CSRD changes the calculus in three fundamental ways. First, it expands the number of reporting entities roughly fourfold, pulling in large private companies, listed SMEs, and non-EU companies with significant EU revenues. Second, it introduces the European Sustainability Reporting Standards (ESRS), a mandatory framework of 12 topical standards covering environmental, social, and governance dimensions. Third, it requires third-party assurance, initially at a limited level, escalating to reasonable assurance by 2028.
For companies outside the EU, CSRD is not a distant regulatory curiosity. Any non-EU parent with subsidiaries generating over EUR 150 million in EU net turnover falls within scope. U.S., UK, and Asian multinationals are already gearing up compliance programs. The directive is also setting the benchmark for other jurisdictions: the ISSB standards, SEC climate rules, and Singapore's sustainability reporting requirements all reference or align with CSRD concepts.
Key Concepts
Double Materiality
Double materiality is the conceptual backbone of CSRD and distinguishes it from other reporting frameworks. It requires companies to assess sustainability topics from two perspectives simultaneously:
Impact materiality examines how the company's operations and value chain affect people and the environment. This includes direct operational impacts (factory emissions, labor conditions) and upstream and downstream value chain effects (supplier practices, product end-of-life).
Financial materiality assesses how sustainability issues create risks and opportunities that could influence the company's financial position, performance, and cash flows. Climate transition risks, stranded asset exposure, and regulatory compliance costs fall under this lens.
A topic is material under CSRD if it meets either the impact or financial threshold, or both. This two-way assessment means companies cannot dismiss environmental damage as immaterial simply because it does not affect the balance sheet in the short term.
European Sustainability Reporting Standards (ESRS)
The ESRS framework comprises two cross-cutting standards (ESRS 1 and ESRS 2, which are mandatory for all reporting entities) and ten topical standards spanning environmental, social, and governance categories:
- Environmental: Climate change (E1), Pollution (E2), Water and marine resources (E3), Biodiversity and ecosystems (E4), Resource use and circular economy (E5)

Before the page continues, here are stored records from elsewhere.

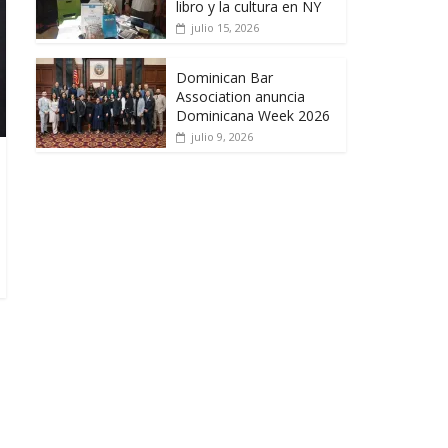
libro y la cultura en NY
julio 15, 2026
Dominican Bar
Association anuncia
Dominicana Week 2026
julio 9, 2026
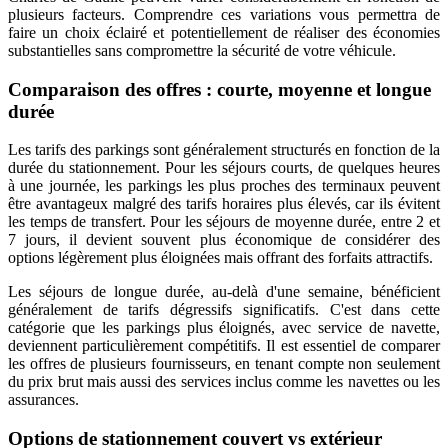
plusieurs facteurs. Comprendre ces variations vous permettra de
faire un choix éclairé et potentiellement de réaliser des économies
substantielles sans compromettre la sécurité de votre véhicule.
Comparaison des offres : courte, moyenne et longue
durée
Les tarifs des parkings sont généralement structurés en fonction de la
durée du stationnement. Pour les séjours courts, de quelques heures
à une journée, les parkings les plus proches des terminaux peuvent
être avantageux malgré des tarifs horaires plus élevés, car ils évitent
les temps de transfert. Pour les séjours de moyenne durée, entre 2 et
7 jours, il devient souvent plus économique de considérer des
options légèrement plus éloignées mais offrant des forfaits attractifs.
Les séjours de longue durée, au-delà d'une semaine, bénéficient
généralement de tarifs dégressifs significatifs. C'est dans cette
catégorie que les parkings plus éloignés, avec service de navette,
deviennent particulièrement compétitifs. Il est essentiel de comparer
les offres de plusieurs fournisseurs, en tenant compte non seulement
du prix brut mais aussi des services inclus comme les navettes ou les
assurances.
Options de stationnement couvert vs extérieur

- Social: Own workforce (S1), Workers in the value chain (S2), Affected communities (S3), Consumers and end-users (S4)
- Governance: Business conduct (G1)
Companies must disclose against each applicable topical standard based on their double materiality assessment. ESRS 2 requires disclosure of governance structures, strategy, impact and risk management processes, and metrics and targets across all material topics.
Phased Timeline
CSRD implementation follows a staggered rollout:
- January 2024 (reporting in 2025): Large public-interest entities already subject to NFRD (approximately 11,700 companies)
- January 2025 (reporting in 2026): Other large companies meeting two of three criteria: >250 employees, >EUR 50 million turnover, >EUR 25 million total assets
- January 2026 (reporting in 2027): Listed SMEs, small and non-complex credit institutions, and captive insurance undertakings (with opt-out until 2028)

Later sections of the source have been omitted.